The energy and mobility sector, as a typical field where NDT is used, is currently undergoing massive change. Novel materials and composites, as well as components with optimized properties, are constantly being introduced. New manufacturing processes, such as additive manufacturing, are rapidly evolving. This results in changes in the material behavior, special characteristics, new types of defects and increased demands concerning the testability using non-destructive methods.
Fraunhofer IKTS is therefore working diligently on adapting existing test procedures and methods. Well-known methods are improved through new electronic equipment and sensor concepts, and continuously developed further with a view to robot-aided testing – exemplified prominently by the PCUS® series of ultrasonic test devices. Another approach is the combination of several established methods with the aim of improving the yield of information thanks to data fusion.
The development of completely new methods is yet another avenue of research. The HUGO ultrasonic goniometer is an example. Using the newly developed goniometer method, it becomes possible to greatly increase the measuring sensitivity of the test system, allowing to determine material properties, such as solidification or stresses, with high accuracy.
A third strategy is based on the use of augmented reality solutions and exoskeletons to support manual test tasks. Production data are directly integrated within the AR applications, which decreases error rates in production and increases productivity.
The continuous monitoring of critical component parameters is paramount for operating individual manufacturing steps or complete processes efficiently within tight tolerances and without errors. In this regard, the sensors offered by IKTS can not only be installed at the machinery, it is also possible to integrate them directly in components or carry them along through processes.
Through their direct interaction between signal and material, NDT methods are an outstanding solution to gaining information on stiffness, structure or freedom from defects. In conjunction with machine and ambient parameters, this information allows, first of all, for regulation on the machine level. If data are then combined on the process or factory levels, it becomes possible to optimize production processes with regard to output, cost and energy consumption. In detail, this requires that data rates of the sensor signals and a possible pre-treatment (edge processing) of the signals be taken into consideration as well.
Fraunhofer IKTS has unique experience in the field of acoustic monitoring. Filtering and arithmetic transformations are decisive steps to be performed before assessment or classification with methods of machine learning.
Critical elements of energy, building and traffic infrastructure, such as wind power plants, bridges, railway lines, trains or airplanes need to be monitored regularly and maintained depending on their state or condition. Difficult accessibility, great distances and harsh environmental conditions impair an accurate assessment. Also, the need for staff leads to high costs.
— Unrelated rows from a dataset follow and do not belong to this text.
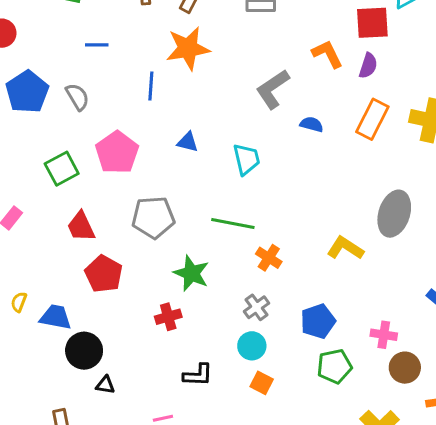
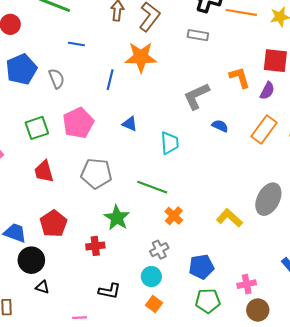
red pentagon: (104, 274) -> (53, 224), moved
pink cross: (384, 335) -> (247, 284), turned -30

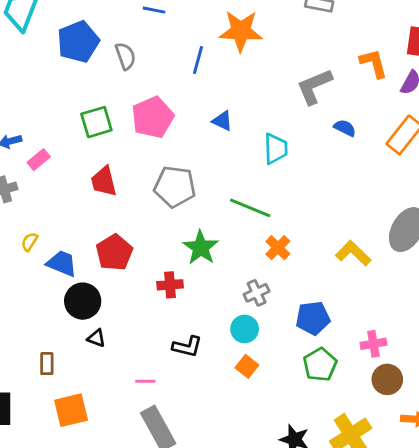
green pentagon: (208, 301) -> (320, 365), turned -30

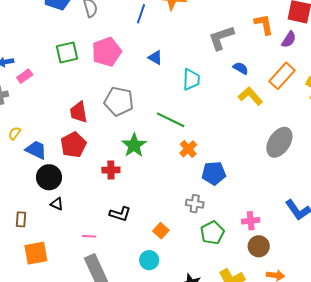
red trapezoid: (104, 181) -> (79, 112), moved
yellow L-shape: (353, 253) -> (250, 96), moved
gray cross: (257, 293) -> (195, 204), moved, turned 30
blue pentagon: (313, 318) -> (214, 173), moved
cyan circle: (245, 329) -> (149, 260), moved

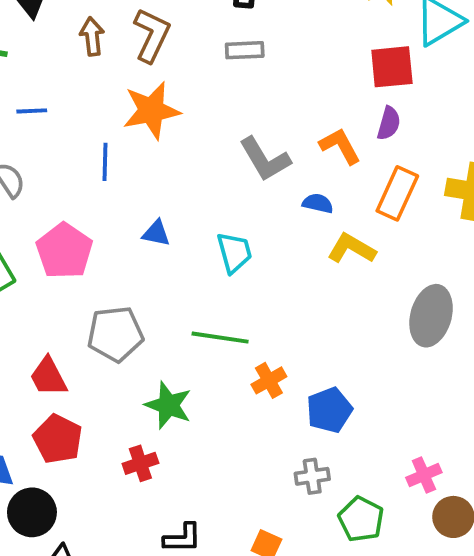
orange L-shape: (264, 24) -> (340, 146), moved
gray L-shape: (221, 38) -> (265, 159), turned -84
orange cross: (188, 149) -> (269, 380), turned 30

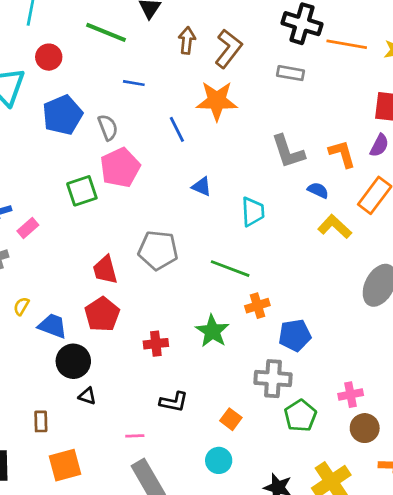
blue line: (105, 162) -> (177, 129), turned -40
pink pentagon: (64, 251) -> (120, 168), moved
green star: (168, 405) -> (212, 331), moved
gray cross: (312, 476) -> (273, 379), size x1.5

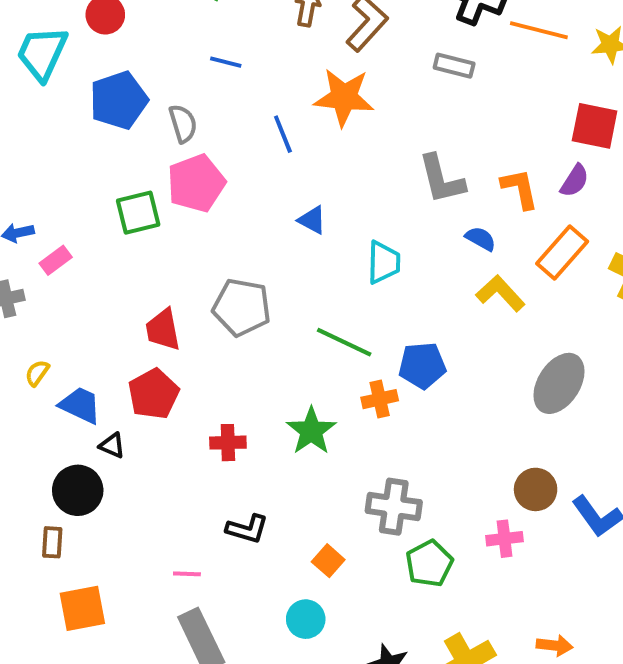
blue pentagon: (295, 335) -> (422, 365), moved
black circle: (73, 361) -> (78, 490), moved
black triangle: (87, 396) -> (112, 446), moved
brown circle: (365, 428) -> (536, 489), moved

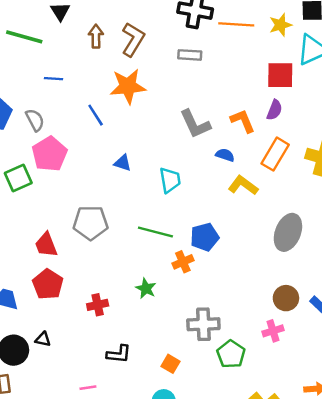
green star: (311, 431) -> (146, 288), size x0.7
black triangle: (112, 446) -> (43, 339), moved

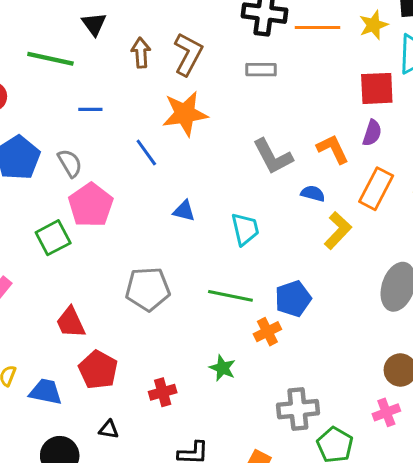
yellow L-shape: (243, 185) -> (338, 230), turned 100
red trapezoid: (46, 245) -> (71, 322), moved
black triangle: (43, 339) -> (109, 429), moved

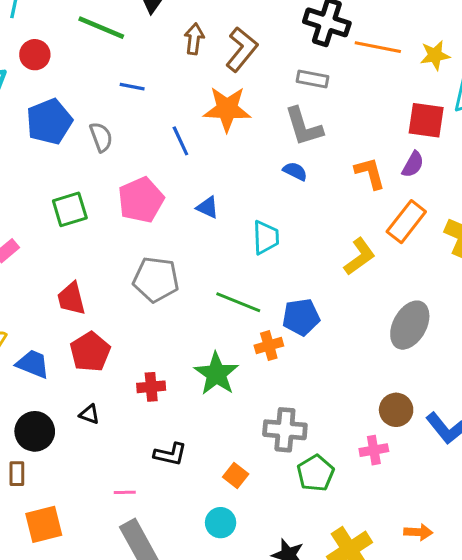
gray L-shape: (273, 157) -> (304, 127), moved
blue semicircle: (313, 193) -> (295, 171), moved
pink pentagon: (91, 205) -> (141, 200), moved
green star: (222, 368) -> (216, 374), size x1.6

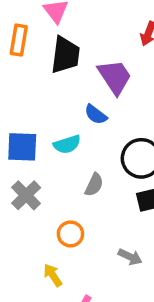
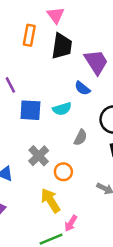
gray cross: (26, 195) -> (39, 156), moved
yellow arrow: (53, 275) -> (51, 201), size x1.5

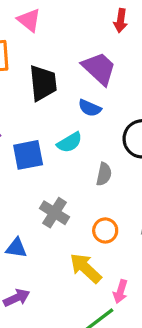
black trapezoid: (62, 46) -> (43, 83), moved
orange circle: (63, 172) -> (105, 230), moved

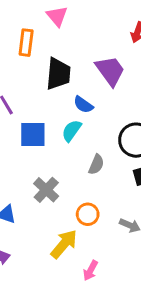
blue semicircle: (90, 108) -> (83, 105), moved
cyan semicircle: (70, 142) -> (72, 131), turned 145
yellow arrow: (86, 268) -> (64, 244), turned 76

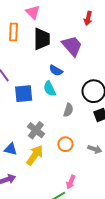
black trapezoid: (58, 74) -> (42, 39), moved
cyan semicircle: (72, 131) -> (50, 89), turned -56
yellow arrow: (64, 244) -> (35, 155), moved

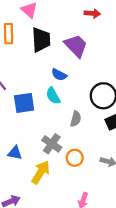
red arrow: (88, 18) -> (92, 13), turned -96
gray cross: (36, 130) -> (52, 144), moved
blue triangle: (11, 149) -> (15, 153), moved

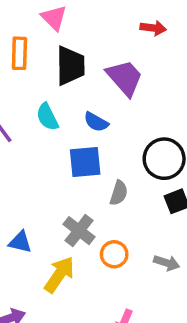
cyan semicircle: (53, 96) -> (47, 117), moved
blue square: (24, 103) -> (85, 162), moved

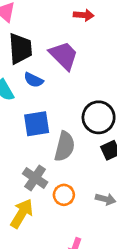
blue semicircle: (96, 122) -> (34, 80), moved
gray semicircle: (119, 193) -> (65, 146), size x1.5

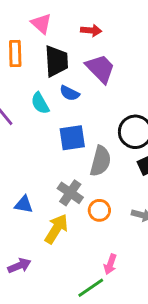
red arrow: (84, 15) -> (91, 30), moved

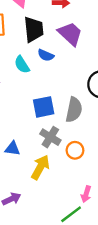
blue square: (72, 138) -> (44, 107), moved

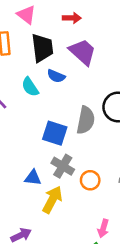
blue square: (44, 107) -> (55, 133), turned 30
gray semicircle: (74, 110) -> (86, 120), moved
blue triangle: (12, 149) -> (33, 178), moved

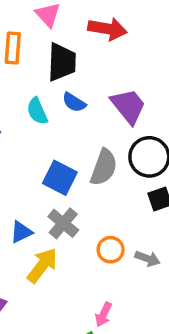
red arrow: (72, 18) -> (107, 29), size x1.5
purple trapezoid: (83, 52) -> (128, 106), moved
blue triangle: (33, 178) -> (21, 232), turned -42
orange circle: (90, 180) -> (111, 250), moved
As an alternative approach, Fraunhofer IKTS develops meth-ods and systems for the permanent condition monitoring based on active and passive acoustic methods. It involves the integration of particularly robust, durable and reliable sensors and electronic parts into the components. Ideally, they remain there throughout the whole service life of the component, regularly supplying data on the component’s or system’s condition at defined intervals. Aspects of energy supply or self-sufficiency, data retrieval and secure transmission are also taken into account. This innovative approach is able to cover various cost-benefit scenarios from the perspective of the different players in the value chain.